Use HiResCAM instead of Grad-CAM for faithful explanations of convolutional neural networks
Rachel Lea Draelos, Lawrence Carin
TL;DR
The paper identifies a fundamental fidelity gap in Grad-CAM due to gradient averaging and introduces HiResCAM, a class-specific explanation method that faithfully reflects the regions the model actually uses to make predictions. It proves HiResCAM generalizes CAM and provides theoretical connections to regression and Gradient × Input, with rigorous results for CNNs ending in a single fully connected layer and for CAM architectures. Empirically, HiResCAM yields explanations that align with model computations on PASCAL VOC 2012, while Grad-CAM often expands attention; human studies and medical imaging examples further illustrate the trade-off between fidelity and segmentation utility. The work argues for adopting HiResCAM in sensitive contexts where trustworthy explanations are essential, while noting Grad-CAM's practical value for weakly supervised segmentation tasks.
Abstract
Explanation methods facilitate the development of models that learn meaningful concepts and avoid exploiting spurious correlations.

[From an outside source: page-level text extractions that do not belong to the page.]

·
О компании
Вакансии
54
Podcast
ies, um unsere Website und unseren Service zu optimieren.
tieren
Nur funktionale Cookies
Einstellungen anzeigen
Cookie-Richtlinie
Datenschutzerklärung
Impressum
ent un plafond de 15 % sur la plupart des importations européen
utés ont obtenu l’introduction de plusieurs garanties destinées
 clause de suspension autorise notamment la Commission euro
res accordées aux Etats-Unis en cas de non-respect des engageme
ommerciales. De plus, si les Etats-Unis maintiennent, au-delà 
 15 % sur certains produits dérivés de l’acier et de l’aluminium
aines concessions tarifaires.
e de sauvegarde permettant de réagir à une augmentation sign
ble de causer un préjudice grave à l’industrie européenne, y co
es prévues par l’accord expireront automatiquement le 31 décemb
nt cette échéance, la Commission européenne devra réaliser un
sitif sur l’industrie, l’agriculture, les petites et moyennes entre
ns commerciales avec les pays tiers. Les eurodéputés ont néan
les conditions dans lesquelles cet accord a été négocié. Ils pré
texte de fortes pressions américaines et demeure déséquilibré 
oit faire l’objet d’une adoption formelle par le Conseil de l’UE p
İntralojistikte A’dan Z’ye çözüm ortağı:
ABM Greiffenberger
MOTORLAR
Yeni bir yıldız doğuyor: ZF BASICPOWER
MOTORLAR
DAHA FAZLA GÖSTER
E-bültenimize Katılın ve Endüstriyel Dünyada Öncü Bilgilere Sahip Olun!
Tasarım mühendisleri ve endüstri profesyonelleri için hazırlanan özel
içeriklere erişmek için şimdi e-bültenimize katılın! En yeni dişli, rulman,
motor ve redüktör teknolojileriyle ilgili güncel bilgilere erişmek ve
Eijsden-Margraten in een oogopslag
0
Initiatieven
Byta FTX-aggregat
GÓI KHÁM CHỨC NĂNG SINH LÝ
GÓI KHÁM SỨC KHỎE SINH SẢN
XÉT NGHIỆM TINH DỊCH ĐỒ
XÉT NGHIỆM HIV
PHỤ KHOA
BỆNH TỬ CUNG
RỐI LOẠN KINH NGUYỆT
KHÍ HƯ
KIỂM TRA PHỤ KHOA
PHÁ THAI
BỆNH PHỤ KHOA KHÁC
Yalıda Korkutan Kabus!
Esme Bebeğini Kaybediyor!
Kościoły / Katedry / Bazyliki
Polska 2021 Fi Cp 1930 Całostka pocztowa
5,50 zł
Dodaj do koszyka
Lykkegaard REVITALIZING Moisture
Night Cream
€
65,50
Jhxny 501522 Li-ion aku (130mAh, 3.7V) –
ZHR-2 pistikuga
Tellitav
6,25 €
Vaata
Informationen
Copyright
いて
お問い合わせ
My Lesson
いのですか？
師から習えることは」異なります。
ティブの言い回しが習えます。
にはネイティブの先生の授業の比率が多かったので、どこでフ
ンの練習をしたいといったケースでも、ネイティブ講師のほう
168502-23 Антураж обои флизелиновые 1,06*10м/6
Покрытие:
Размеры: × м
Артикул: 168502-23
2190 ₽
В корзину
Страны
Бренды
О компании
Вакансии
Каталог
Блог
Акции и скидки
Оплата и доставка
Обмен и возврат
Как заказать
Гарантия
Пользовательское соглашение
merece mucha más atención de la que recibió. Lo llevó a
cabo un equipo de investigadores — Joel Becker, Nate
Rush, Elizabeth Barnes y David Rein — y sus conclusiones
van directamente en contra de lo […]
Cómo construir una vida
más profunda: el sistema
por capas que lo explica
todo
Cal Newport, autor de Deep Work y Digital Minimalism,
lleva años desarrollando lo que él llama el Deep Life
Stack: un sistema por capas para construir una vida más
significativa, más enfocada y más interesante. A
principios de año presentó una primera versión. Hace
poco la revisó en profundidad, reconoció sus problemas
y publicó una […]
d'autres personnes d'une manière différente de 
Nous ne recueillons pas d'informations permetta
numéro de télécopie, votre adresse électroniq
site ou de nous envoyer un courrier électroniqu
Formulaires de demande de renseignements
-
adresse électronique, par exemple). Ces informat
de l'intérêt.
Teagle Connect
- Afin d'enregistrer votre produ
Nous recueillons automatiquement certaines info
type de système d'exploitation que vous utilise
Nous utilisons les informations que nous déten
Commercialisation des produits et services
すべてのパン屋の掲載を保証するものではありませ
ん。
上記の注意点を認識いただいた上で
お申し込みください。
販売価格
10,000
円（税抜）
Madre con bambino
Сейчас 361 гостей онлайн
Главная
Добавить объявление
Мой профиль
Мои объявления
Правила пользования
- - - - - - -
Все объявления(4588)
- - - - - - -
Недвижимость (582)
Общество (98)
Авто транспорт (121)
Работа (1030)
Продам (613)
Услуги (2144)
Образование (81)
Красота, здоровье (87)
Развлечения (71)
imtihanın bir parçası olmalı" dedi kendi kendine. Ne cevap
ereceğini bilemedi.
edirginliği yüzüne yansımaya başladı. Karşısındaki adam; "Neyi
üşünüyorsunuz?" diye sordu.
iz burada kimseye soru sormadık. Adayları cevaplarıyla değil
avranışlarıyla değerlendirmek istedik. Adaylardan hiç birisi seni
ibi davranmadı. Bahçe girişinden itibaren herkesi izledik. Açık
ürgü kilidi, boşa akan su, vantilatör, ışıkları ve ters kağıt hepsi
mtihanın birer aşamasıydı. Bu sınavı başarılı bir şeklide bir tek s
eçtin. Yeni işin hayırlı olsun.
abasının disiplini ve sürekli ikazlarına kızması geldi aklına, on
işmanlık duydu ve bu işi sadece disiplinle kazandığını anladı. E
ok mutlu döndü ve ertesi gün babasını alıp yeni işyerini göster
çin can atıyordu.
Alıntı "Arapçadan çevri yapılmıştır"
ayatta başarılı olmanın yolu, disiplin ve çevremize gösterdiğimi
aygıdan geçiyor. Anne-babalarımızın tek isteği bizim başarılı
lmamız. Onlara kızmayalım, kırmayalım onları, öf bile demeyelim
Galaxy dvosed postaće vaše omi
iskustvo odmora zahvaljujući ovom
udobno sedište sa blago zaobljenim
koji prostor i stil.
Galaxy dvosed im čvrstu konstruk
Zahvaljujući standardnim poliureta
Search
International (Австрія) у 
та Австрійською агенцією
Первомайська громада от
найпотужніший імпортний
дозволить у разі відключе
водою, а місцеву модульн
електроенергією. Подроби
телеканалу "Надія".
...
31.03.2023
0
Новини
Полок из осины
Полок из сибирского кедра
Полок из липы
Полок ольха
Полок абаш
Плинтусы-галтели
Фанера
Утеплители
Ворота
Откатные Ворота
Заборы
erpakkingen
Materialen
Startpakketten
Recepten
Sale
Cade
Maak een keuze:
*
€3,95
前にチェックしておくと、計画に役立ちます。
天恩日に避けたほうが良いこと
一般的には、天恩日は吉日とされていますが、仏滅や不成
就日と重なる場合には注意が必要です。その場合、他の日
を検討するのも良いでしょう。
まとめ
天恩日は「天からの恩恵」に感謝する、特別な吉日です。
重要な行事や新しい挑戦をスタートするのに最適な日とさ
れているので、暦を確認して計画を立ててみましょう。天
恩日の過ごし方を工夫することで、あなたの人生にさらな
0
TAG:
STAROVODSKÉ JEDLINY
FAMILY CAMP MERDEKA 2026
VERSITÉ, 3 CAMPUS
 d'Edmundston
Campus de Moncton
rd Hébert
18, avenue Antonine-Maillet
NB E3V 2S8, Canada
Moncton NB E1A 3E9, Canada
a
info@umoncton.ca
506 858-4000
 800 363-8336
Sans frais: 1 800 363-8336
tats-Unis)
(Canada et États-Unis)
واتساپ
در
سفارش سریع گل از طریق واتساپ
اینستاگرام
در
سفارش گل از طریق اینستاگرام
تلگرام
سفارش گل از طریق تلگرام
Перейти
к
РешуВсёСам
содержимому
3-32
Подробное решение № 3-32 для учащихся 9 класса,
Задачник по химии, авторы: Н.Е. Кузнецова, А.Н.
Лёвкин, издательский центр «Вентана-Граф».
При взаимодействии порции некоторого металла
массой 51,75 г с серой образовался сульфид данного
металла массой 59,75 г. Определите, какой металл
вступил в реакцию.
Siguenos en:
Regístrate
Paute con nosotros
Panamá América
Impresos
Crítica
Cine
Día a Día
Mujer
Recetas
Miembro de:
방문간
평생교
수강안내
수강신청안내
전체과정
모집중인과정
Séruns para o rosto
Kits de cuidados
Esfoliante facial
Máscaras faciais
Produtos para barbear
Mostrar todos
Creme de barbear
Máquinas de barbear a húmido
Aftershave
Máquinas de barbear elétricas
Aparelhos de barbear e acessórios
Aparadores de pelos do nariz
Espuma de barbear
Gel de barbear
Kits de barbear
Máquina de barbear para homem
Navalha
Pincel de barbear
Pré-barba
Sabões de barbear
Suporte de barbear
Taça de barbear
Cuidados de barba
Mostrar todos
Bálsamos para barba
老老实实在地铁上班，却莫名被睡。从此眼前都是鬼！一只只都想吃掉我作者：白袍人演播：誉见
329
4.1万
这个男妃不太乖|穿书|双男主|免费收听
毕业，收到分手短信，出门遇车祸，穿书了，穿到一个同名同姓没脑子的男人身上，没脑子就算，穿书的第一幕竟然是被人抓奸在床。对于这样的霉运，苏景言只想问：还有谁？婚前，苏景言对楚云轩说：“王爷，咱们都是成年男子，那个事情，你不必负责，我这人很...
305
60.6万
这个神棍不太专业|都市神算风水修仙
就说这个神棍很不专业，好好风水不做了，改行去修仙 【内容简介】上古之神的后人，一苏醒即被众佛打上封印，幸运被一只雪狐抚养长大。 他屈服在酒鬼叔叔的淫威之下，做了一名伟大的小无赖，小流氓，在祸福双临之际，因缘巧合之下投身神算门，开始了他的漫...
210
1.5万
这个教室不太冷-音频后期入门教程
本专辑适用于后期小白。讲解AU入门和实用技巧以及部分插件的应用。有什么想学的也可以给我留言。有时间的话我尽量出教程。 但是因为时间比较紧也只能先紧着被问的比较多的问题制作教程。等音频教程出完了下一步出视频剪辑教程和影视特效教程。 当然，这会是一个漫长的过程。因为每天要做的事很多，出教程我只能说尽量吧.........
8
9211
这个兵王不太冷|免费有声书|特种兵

We illustrate a previously unrecognized limitation of the popular neural network explanation method Grad-CAM: as a side effect of the gradient averaging step, Grad-CAM sometimes highlights locations the model did not actually use. To solve this problem, we propose HiResCAM, a novel class-specific explanation method that is guaranteed to highlight only the locations the model used to make each prediction. We prove that HiResCAM is a generalization of CAM and explore the relationships between HiResCAM and other gradient-based explanation methods. Experiments on PASCAL VOC 2012, including crowd-sourced evaluations, illustrate that while HiResCAM's explanations faithfully reflect the model, Grad-CAM often expands the attention to create bigger and smoother visualizations. Overall, this work advances convolutional neural network explanation approaches and may aid in the development of trustworthy models for sensitive applications.